(Beginning of THE DATA)
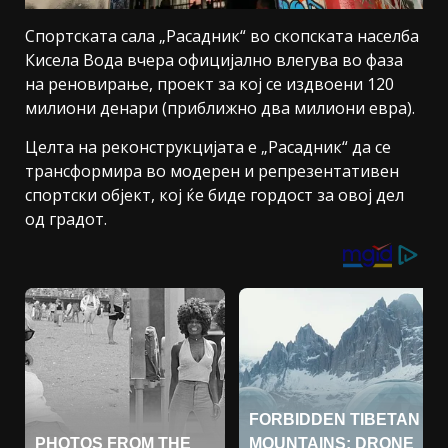
Спортската сала „Расадник“ во скопската населба
Кисела Вода вчера официјално влегува во фаза
на реновирање, проект за кој се издвоени 120
милиони денари (приближно два милиони евра).
Целта на реконструкцијата е „Расадник“ да се
трансформира во модерен и репрезентативен
спортски објект, кој ќе биде гордост за овој дел
од градот.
(End of THE DATA)
__WHAT IS BEING ASKED__. The lines from the one with "трансформира во модерен и репрезентативен" through the end of the data above are to be set down exactly, with both boundary lines included and no other lines.

__REPLY__.
трансформира во модерен и репрезентативен
спортски објект, кој ќе биде гордост за овој дел
од градот.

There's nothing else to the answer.